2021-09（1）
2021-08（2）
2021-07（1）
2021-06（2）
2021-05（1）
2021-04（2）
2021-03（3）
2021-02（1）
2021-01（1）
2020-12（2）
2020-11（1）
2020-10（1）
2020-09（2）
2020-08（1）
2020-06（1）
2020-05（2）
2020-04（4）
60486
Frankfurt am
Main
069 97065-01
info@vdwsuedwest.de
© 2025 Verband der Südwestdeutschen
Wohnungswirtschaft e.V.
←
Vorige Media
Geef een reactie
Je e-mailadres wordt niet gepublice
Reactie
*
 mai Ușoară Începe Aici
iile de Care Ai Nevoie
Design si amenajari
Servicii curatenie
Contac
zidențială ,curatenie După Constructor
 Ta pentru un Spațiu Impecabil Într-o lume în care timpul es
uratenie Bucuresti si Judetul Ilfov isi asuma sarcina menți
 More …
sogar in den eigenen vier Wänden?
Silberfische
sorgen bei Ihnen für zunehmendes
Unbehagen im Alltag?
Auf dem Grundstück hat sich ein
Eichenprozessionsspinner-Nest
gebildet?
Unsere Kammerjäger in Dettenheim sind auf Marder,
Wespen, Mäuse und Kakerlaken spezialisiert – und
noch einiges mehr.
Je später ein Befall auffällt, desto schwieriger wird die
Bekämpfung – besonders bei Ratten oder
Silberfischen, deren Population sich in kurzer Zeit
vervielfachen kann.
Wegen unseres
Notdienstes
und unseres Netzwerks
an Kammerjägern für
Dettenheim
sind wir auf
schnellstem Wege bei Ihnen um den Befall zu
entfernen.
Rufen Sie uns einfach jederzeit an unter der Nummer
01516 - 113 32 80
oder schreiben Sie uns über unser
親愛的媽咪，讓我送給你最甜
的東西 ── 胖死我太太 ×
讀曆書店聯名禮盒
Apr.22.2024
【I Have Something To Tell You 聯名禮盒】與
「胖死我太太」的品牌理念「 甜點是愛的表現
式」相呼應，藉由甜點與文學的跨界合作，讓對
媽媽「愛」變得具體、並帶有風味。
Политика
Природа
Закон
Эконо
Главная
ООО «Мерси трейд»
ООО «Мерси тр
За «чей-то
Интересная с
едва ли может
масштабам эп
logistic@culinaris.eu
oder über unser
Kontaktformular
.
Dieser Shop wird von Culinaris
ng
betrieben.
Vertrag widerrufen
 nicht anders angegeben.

• • • •

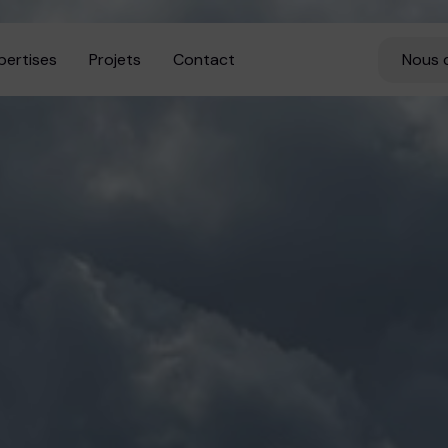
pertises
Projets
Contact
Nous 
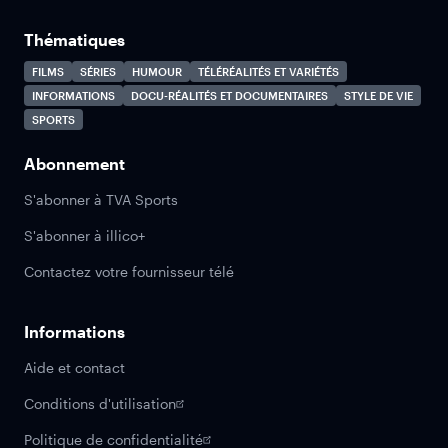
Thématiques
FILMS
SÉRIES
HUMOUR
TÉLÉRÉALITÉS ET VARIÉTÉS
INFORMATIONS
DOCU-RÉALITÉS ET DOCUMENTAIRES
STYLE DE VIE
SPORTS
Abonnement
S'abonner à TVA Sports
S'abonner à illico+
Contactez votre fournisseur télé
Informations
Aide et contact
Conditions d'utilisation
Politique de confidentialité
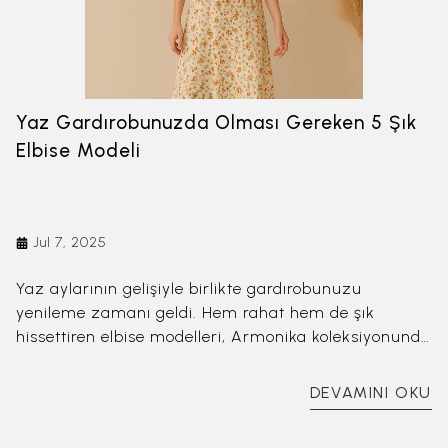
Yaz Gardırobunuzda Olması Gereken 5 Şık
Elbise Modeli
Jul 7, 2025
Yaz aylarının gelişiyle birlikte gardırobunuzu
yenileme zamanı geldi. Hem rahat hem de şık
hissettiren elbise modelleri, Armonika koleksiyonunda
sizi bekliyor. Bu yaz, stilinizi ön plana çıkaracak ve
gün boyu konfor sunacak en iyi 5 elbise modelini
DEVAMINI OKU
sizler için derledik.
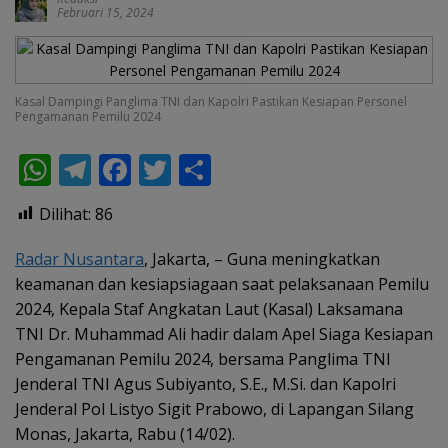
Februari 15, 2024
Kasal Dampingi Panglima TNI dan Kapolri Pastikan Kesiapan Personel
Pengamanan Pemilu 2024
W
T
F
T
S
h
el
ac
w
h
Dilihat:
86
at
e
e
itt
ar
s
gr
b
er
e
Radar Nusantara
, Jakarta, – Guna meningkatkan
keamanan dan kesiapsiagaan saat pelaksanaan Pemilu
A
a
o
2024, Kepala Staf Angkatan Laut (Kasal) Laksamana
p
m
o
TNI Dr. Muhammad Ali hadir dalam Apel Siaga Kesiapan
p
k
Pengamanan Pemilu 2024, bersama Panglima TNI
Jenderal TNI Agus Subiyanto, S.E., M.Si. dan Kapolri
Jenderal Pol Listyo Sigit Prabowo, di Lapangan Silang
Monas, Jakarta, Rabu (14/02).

• • • •

■ WORK INSTRUCTION:
Go to the line with "Frankfurt am" in the entries above and repeat every line from there through the line with "nicht anders angegeben.", exactly and with no other text.

■ TASK OUTPUT:
Frankfurt am
Main
069 97065-01
info@vdwsuedwest.de
© 2025 Verband der Südwestdeutschen
Wohnungswirtschaft e.V.
←
Vorige Media
Geef een reactie
Je e-mailadres wordt niet gepublice
Reactie
*
 mai Ușoară Începe Aici
iile de Care Ai Nevoie
Design si amenajari
Servicii curatenie
Contac
zidențială ,curatenie După Constructor
 Ta pentru un Spațiu Impecabil Într-o lume în care timpul es
uratenie Bucuresti si Judetul Ilfov isi asuma sarcina menți
 More …
sogar in den eigenen vier Wänden?
Silberfische
sorgen bei Ihnen für zunehmendes
Unbehagen im Alltag?
Auf dem Grundstück hat sich ein
Eichenprozessionsspinner-Nest
gebildet?
Unsere Kammerjäger in Dettenheim sind auf Marder,
Wespen, Mäuse und Kakerlaken spezialisiert – und
noch einiges mehr.
Je später ein Befall auffällt, desto schwieriger wird die
Bekämpfung – besonders bei Ratten oder
Silberfischen, deren Population sich in kurzer Zeit
vervielfachen kann.
Wegen unseres
Notdienstes
und unseres Netzwerks
an Kammerjägern für
Dettenheim
sind wir auf
schnellstem Wege bei Ihnen um den Befall zu
entfernen.
Rufen Sie uns einfach jederzeit an unter der Nummer
01516 - 113 32 80
oder schreiben Sie uns über unser
親愛的媽咪，讓我送給你最甜
的東西 ── 胖死我太太 ×
讀曆書店聯名禮盒
Apr.22.2024
【I Have Something To Tell You 聯名禮盒】與
「胖死我太太」的品牌理念「 甜點是愛的表現
式」相呼應，藉由甜點與文學的跨界合作，讓對
媽媽「愛」變得具體、並帶有風味。
Политика
Природа
Закон
Эконо
Главная
ООО «Мерси трейд»
ООО «Мерси тр
За «чей-то
Интересная с
едва ли может
масштабам эп
logistic@culinaris.eu
oder über unser
Kontaktformular
.
Dieser Shop wird von Culinaris
ng
betrieben.
Vertrag widerrufen
 nicht anders angegeben.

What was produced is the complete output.